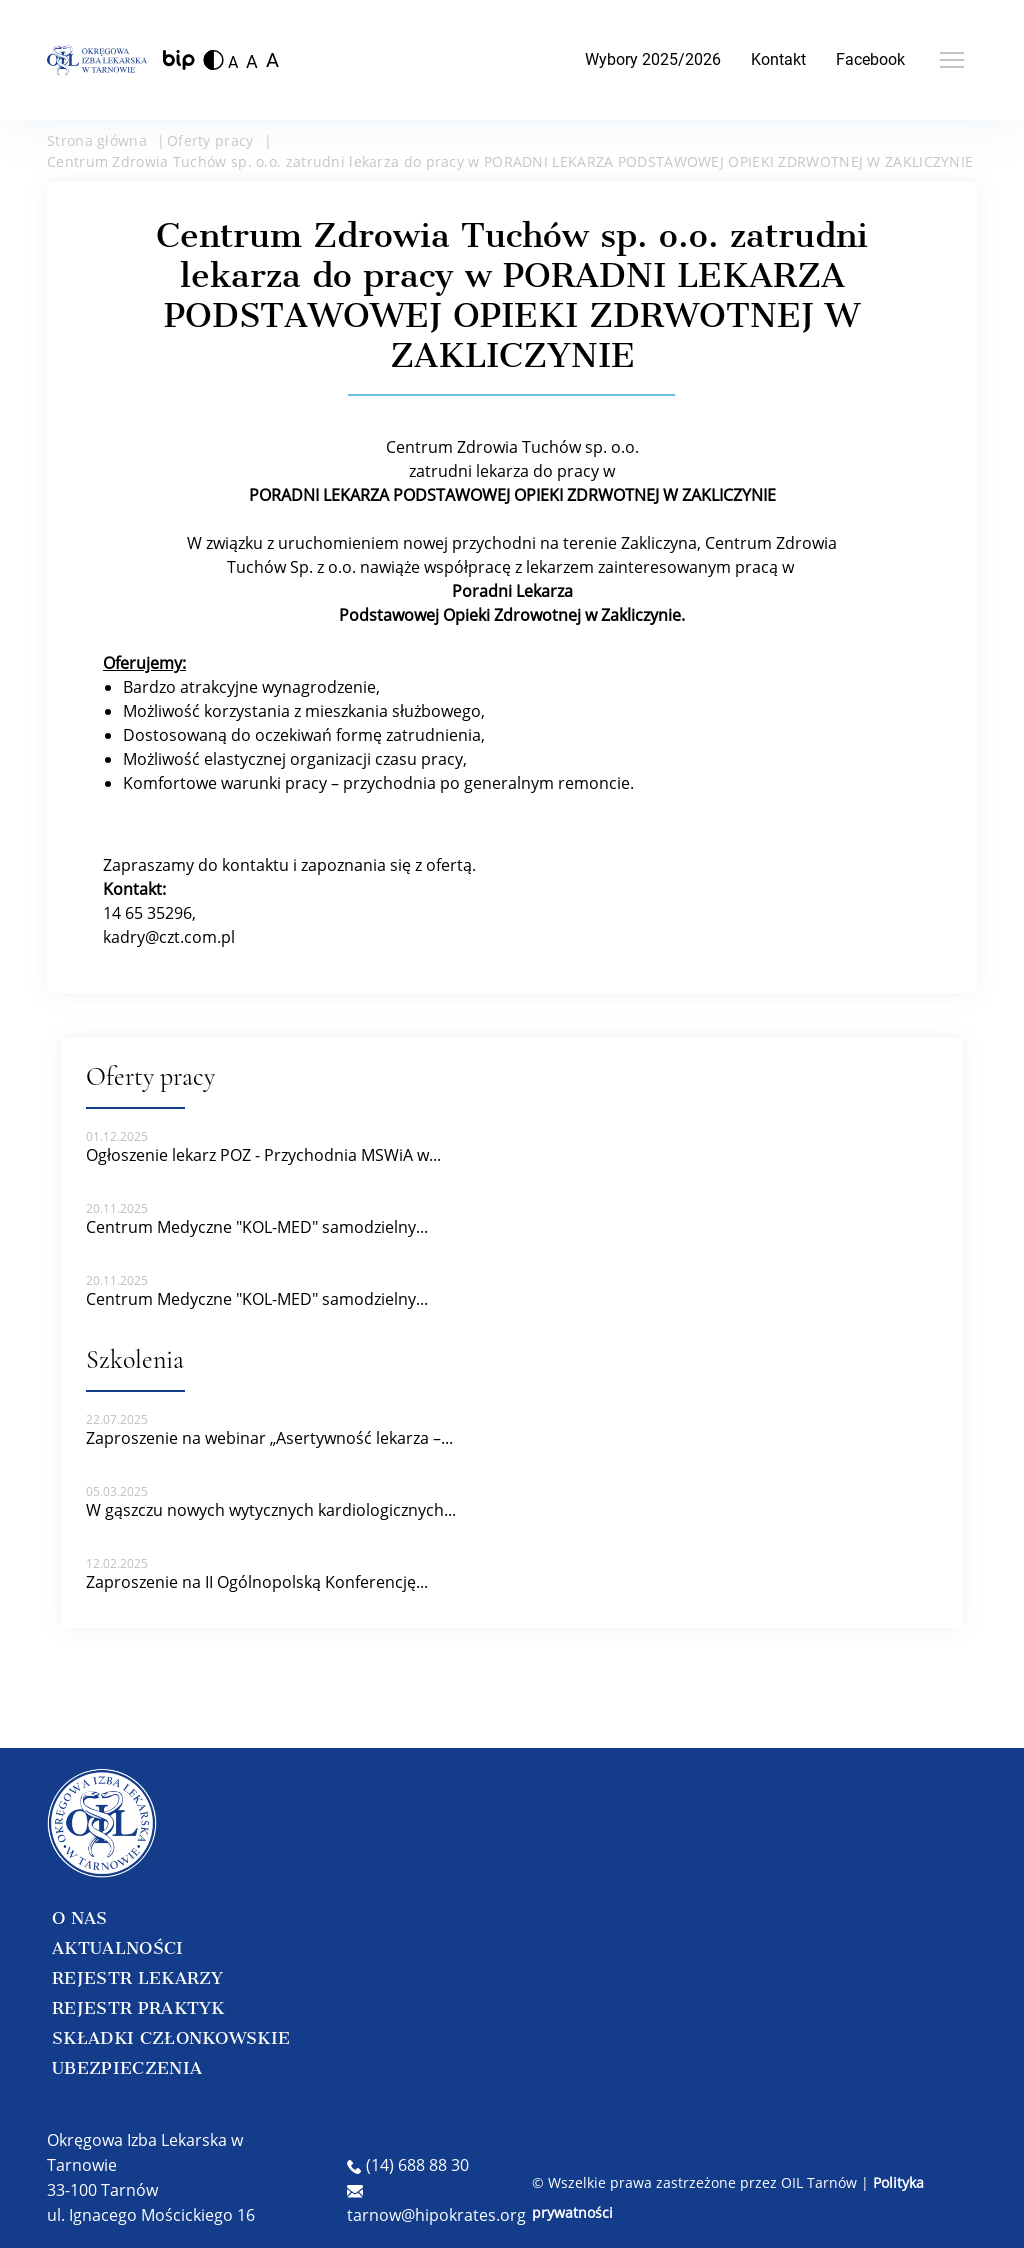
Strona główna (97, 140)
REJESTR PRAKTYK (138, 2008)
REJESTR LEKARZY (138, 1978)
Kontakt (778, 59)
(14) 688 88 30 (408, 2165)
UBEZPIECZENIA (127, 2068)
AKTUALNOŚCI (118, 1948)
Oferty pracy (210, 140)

------------------------------------------------------------

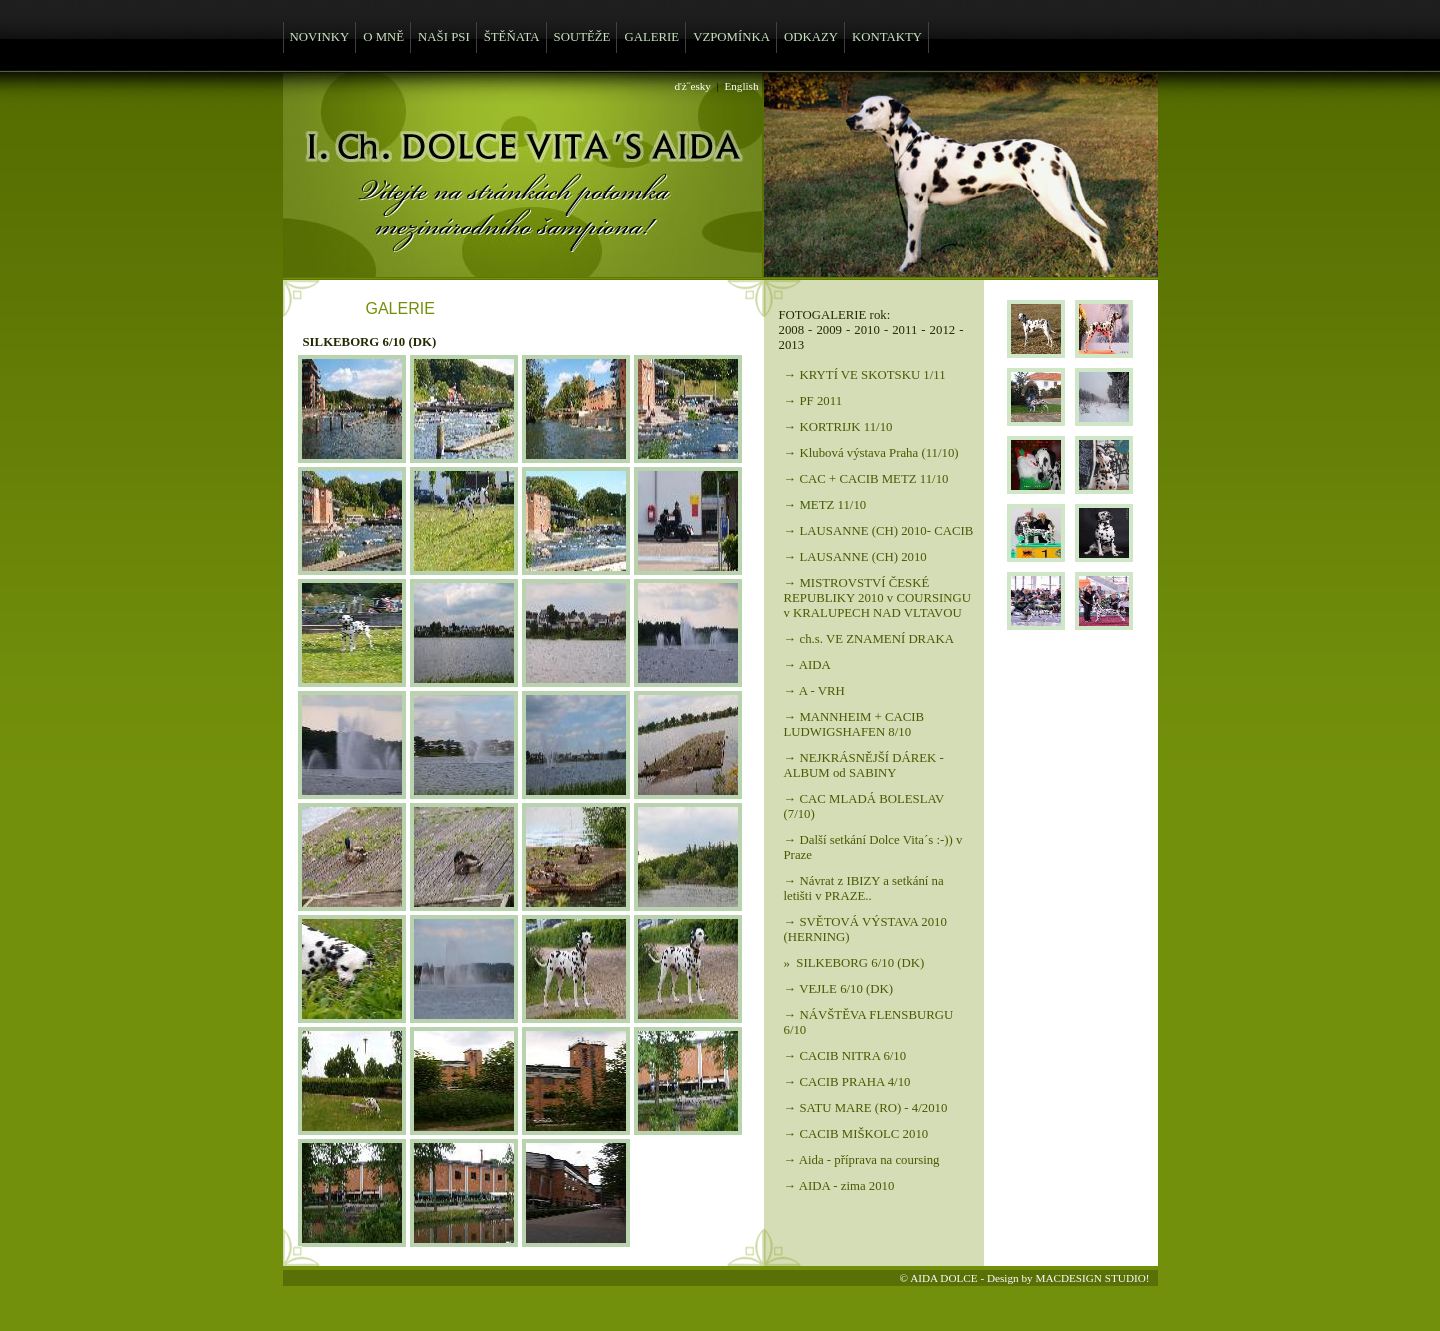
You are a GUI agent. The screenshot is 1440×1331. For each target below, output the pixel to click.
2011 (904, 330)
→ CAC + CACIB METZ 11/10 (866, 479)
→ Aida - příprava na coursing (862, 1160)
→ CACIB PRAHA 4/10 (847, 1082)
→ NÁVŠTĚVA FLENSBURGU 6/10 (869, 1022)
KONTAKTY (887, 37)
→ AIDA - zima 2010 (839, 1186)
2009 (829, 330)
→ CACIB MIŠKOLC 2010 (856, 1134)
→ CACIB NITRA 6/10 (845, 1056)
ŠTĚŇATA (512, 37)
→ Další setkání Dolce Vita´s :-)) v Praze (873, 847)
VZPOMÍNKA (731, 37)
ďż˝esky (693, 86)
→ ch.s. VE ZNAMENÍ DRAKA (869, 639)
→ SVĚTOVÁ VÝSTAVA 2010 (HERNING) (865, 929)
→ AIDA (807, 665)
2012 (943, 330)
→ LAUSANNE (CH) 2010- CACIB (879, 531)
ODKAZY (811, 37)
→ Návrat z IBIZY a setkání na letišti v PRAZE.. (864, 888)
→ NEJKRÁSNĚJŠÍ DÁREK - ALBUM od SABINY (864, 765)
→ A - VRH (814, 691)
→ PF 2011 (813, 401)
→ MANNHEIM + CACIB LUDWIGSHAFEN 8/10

------------------------------------------------------------

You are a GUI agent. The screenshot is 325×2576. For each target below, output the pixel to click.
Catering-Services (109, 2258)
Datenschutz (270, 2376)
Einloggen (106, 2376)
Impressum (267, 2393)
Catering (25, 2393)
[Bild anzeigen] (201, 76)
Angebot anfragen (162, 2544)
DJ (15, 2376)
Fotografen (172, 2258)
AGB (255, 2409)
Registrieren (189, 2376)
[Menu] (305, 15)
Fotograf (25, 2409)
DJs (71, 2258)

------------------------------------------------------------

Above are the entries. Quote exactly the lines from the one bearing "REJESTR PRAKTYK (138, 2008)" through the one bearing "Oferty pracy (210, 140)".

REJESTR PRAKTYK (138, 2008)
REJESTR LEKARZY (138, 1978)
Kontakt (778, 59)
(14) 688 88 30 (408, 2165)
UBEZPIECZENIA (127, 2068)
AKTUALNOŚCI (118, 1948)
Oferty pracy (210, 140)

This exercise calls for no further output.